=== Extracted data ===

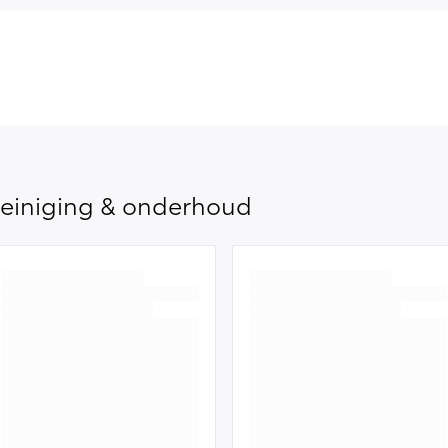
einiging & onderhoud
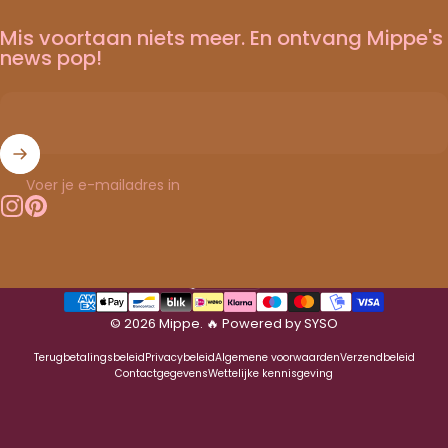
Mis voortaan niets meer. En ontvang Mippe's
news pop!
Voer je e-mailadres in
Instagram
Pinterest
Nederlands
Taal
© 2026 Mippe.
🔥 Powered by SYSO
Terugbetalingsbeleid
Privacybeleid
Algemene voorwaarden
Verzendbeleid
Contactgegevens
Wettelijke kennisgeving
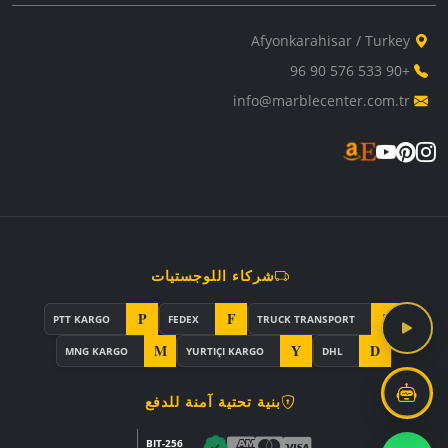
Afyonkarahisar / Turkey
+90 533 576 90 96
info@marblecenter.com.tr
شركاء اللوجستيات
P
F
T
PTT KARGO
FEDEX
TRUCK TRANSPORT
M
Y
D
MNG KARGO
YURTIÇI KARGO
DHL
بنية تحتية آمنة للدفع
256-BIT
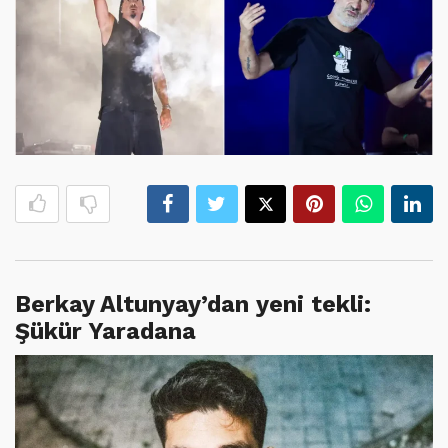
Berkay Altunyay’dan yeni tekli:
Şükür Yaradana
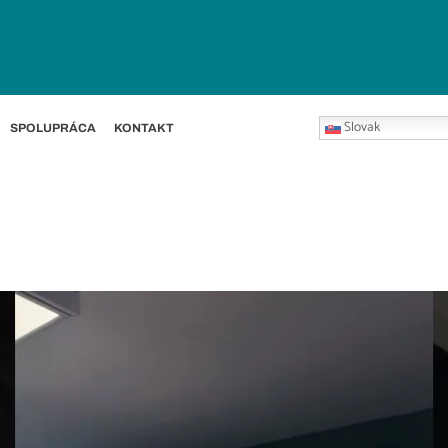
Slovak
SPOLUPRÁCA
KONTAKT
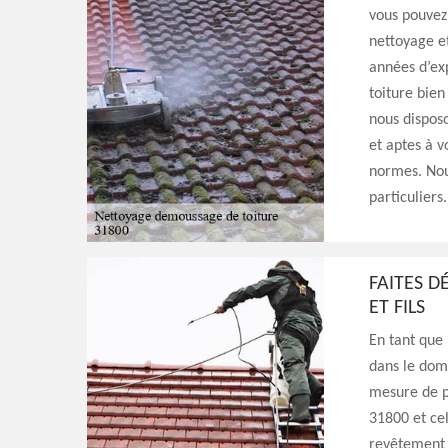
vous pouvez 
nettoyage et
années d’exp
toiture bie
nous disposo
et aptes à v
normes. Nou
particuliers.
FAITES D
ET FILS
En tant que 
dans le doma
mesure de p
31800 et cel
revêtement t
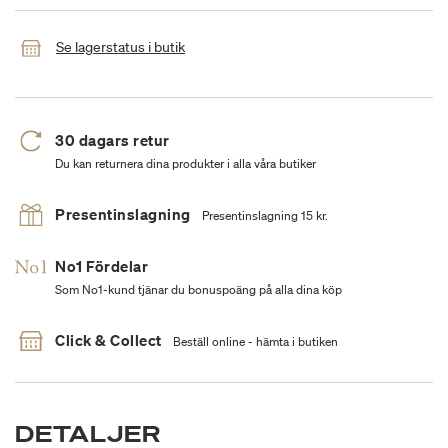
Se lagerstatus i butik
30 dagars retur
Du kan returnera dina produkter i alla våra butiker
Presentinslagning
Presentinslagning 15 kr.
No1 Fördelar
Som No1-kund tjänar du bonuspoäng på alla dina köp
Click & Collect
Beställ online - hämta i butiken
DETALJER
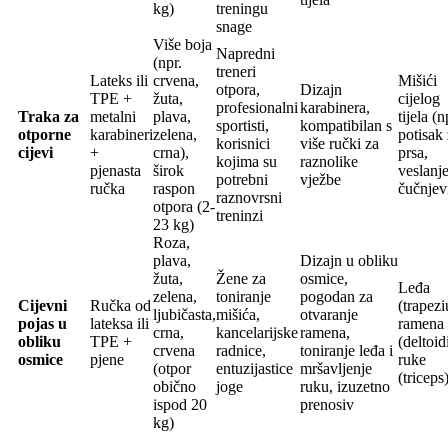
kg)
treningu
snage
Više boja
Napredni
(npr.
treneri
Lateks ili
crvena,
Mišići
otpora,
Dizajn
TPE +
žuta,
cijelog
profesionalni
karabinera,
Traka za
metalni
plava,
tijela (n
sportisti,
kompatibilan s
otporne
karabineri
zelena,
potisak
korisnici
više ručki za
cijevi
+
crna),
prsa,
kojima su
raznolike
pjenasta
širok
veslanje
potrebni
vježbe
ručka
raspon
čučnjev
raznovrsni
otpora (2-
treninzi
23 kg)
Roza,
plava,
Dizajn u obliku
žuta,
Žene za
osmice,
Leđa
zelena,
toniranje
pogodan za
Cijevni
Ručka od
(trapezi
ljubičasta,
mišića,
otvaranje
pojas u
lateksa ili
ramena
crna,
kancelarijske
ramena,
obliku
TPE +
(deltoidi
crvena
radnice,
toniranje leđa i
osmice
pjene
ruke
(otpor
entuzijastice
mršavljenje
(triceps
obično
joge
ruku, izuzetno
ispod 20
prenosiv
kg)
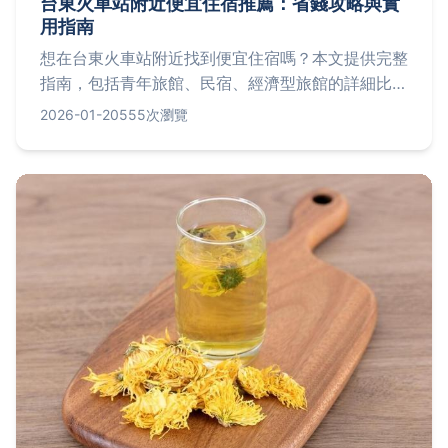
台東火車站附近便宜住宿推薦：省錢攻略與實
用指南
想在台東火車站附近找到便宜住宿嗎？本文提供完整
指南，包括青年旅館、民宿、經濟型旅館的詳細比
較、預算規劃技巧、常見問題解答，以及個人真實經
2026-01-20
555次瀏覽
驗分享，幫助你輕鬆省錢遊台東。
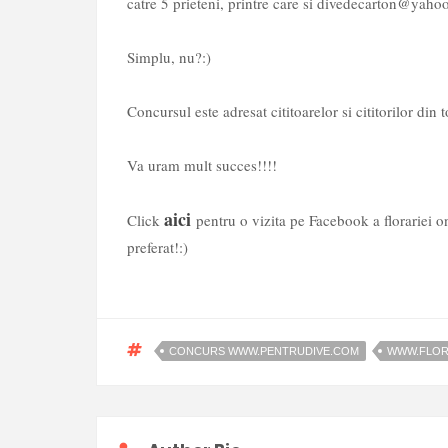
catre 5 prieteni, printre care si divedecarton@yahoo
Simplu, nu?:)
Concursul este adresat cititoarelor si cititorilor din
Va uram mult succes!!!!
aici
Click
pentru o vizita pe Facebook a florariei 
preferat!:)
CONCURS WWW.PENTRUDIVE.COM
WWW.FLOR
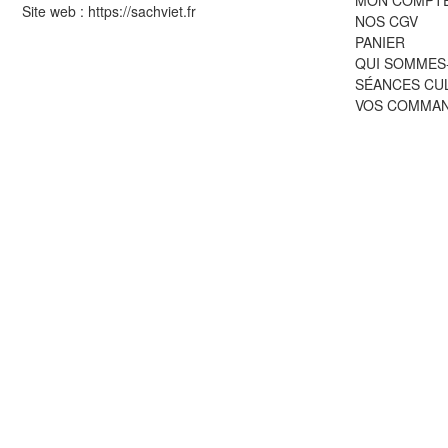
Site web : https://sachviet.fr
NOS CGV
PANIER
QUI SOMMES
SÉANCES CU
VOS COMMA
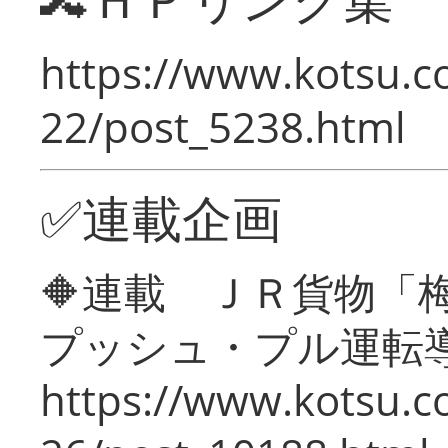
https://www.kotsu.c
22/post_5238.html
✅連載企画
🔶連載 ＪＲ貨物
プッシュ・プル運転
https://www.kotsu.c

===

__Directions__
Take from the entries every line that has the string "alla".

__The answer__
Du kan returnera dina produkter i alla våra butiker
Som No1-kund tjänar du bonuspoäng på alla dina köp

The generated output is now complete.